Shutting the Subways: Hidden Agendas By Anne Hendershott

http://nypost.com/2015/01/13/shutting-the-subways-hidden-agendas/
Demanding an end to “the epidemic of racist police murder,” protest organizers with Act Now to Stop War and End Racism (ANSWER) Coalition plan to “Take the Movement onto the Trains” on Dr. Martin Luther King’s birthday this Thursday by shutting down the New York City subways during the morning commute.

Promising to “flood the subways,” AnswerCoalition.org advised “every high school, college and community…to flood the subways with their message, their chants, and their signs…In the name of Mike Brown, Eric Garner and all the victims.”

Wherever you stand on policing issues, and whether or not you think disrupting the subways is an effective way to win support for reform, it’s worth knowing that the ANSWER agenda goes far beyond issues of “racist police murder.”

The professionally printed ANSWERCoalition.org signs have been prominent in the anti-police protests throughout the city.

The ANSWER folks hand out hundreds of signs proclaiming, “Stop Racist Police Terror” and “Stop the War on Black America” at each organized action to maximize media exposure.

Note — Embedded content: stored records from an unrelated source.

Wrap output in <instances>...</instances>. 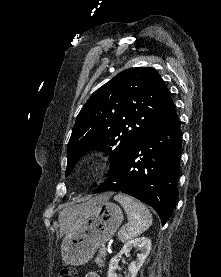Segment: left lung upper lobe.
I'll list each match as a JSON object with an SVG mask.
<instances>
[{
    "mask_svg": "<svg viewBox=\"0 0 221 277\" xmlns=\"http://www.w3.org/2000/svg\"><path fill=\"white\" fill-rule=\"evenodd\" d=\"M173 104L155 69L136 67L117 74L97 89L79 112L68 143L66 176L91 149L109 154L107 176L112 174L127 151Z\"/></svg>",
    "mask_w": 221,
    "mask_h": 277,
    "instance_id": "obj_1",
    "label": "left lung upper lobe"
}]
</instances>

But we should all understand the real goals. From its earliest days, ANSWER Coalition has been mobilizing support for entirely different issues, such as the Palestinian struggle for self-determination and ending (in ANSWER’s words) the “ongoing occupation of Afghanistan, the renewed assaults on Iraq and Syria, and the drone attacks on Yemen, Pakistan and Somalia.”

ANSWER Coalition was founded by Ramsey Clark and his International Action Center in 2001, a few days after the 9/11 attacks.

Clark, a progressive activist who served as US attorney general under President Lyndon Johnson, founded the International Action Center in 1992 to help radicalize others by providing “information, activism and resistance to US militarism, war and corporate greed, linking with struggles against racism and oppression within the United States.”

Yet ANSWER Coalition has always had a strong commitment to other issues. On many, it has heavy support from groups such as the Free Palestine Alliance, the Muslim Student Association and the Middle East Children’s Alliance. Last August, this coalition organized a 50,000-strong march against Israel in Washington, DC.

While several progressive religious leaders were initial supporters of ANSWER, the coalition’s Steering Committee includes several groups that have long protested US intervention in Latin America and the Middle East, including the Free Palestine Alliance, Partnership for Civil Justice, Nicaragua Network, International Action Center, Muslim Student Association of the US/Canada, Mexico Solidarity Network and the Middle East Children’s Alliance.

And ANSWER has been Anti-Israel (and anti-US “imperialism”) from the start, seeking to unite the antiwar, anti-racism and pro-Palestinian movements.

Indeed, it boasts of having sponsored the “largest demonstration in US history in support of Palestinian rights” on April 20, 2002.

In May 2003, ANSWER supported the Iraqi resistance against our own US troops in the publication “Counter-revolution and Resistance in Iraq,” warning: “The occupiers now confront a people who have a long and proud history of resistance. . . The antiwar movement here and around the world must give its unconditional support to the Iraqi anti-colonial resistance.”

And, as New York Times reporter Lynette Clemetson noted in 2003, some of ANSWER Coalition’s “chief organizers are active in the Workers World Party, a radical Socialist group with roots in the Stalin-era Soviet Union. . . The party has taken positions that include defense of the Iraqi [Saddam Hussein] and North Korean governments and support for Slobadan Milosevic, the former Yugoslav president being tried on war crimes charges.”

By joining in recent protests over policing, ANSWER may have increased its appeal, but its real agenda has much more to do with these international concerns.

Most recently, ANSWER Coalition’s Web site celebrated the Obama opening to the Castro regime by lauding the release of the “Cuban Five” — Cuban nationals convicted in 2001 of acting as a spy ring.

ANSWER sees the Five as heroes who “came to the United States to expose and prevent terrorism directed against Cuba from within the territory of the United States.”

In reality, these spies helped Cuban authorities monitor Cuban exile groups in Florida and US military activities in the Caribbean.

One of the Five, Gerardo Hernández, was convicted in 2001 of conspiracy to commit murder in connection with the shooting down of two Brothers to the Rescue planes over Cuba in 1996, killing four Cuban émigrés.

Bottom line: If you’re an hour or two late for work thanks to Thursday’s protest, don’t write it off as a result of the horrible deaths of Eric Garner and Michael Brown.

The folks behind your nightmare commute are exploiting those tragedies for their own ends. And if you’re out at a protest, think twice before holding up one of those handy ANSWER signs.

Anne Hendershott is director of the Veritas Center for Ethics in Public Life at Franciscan University of Steubenville, Ohio.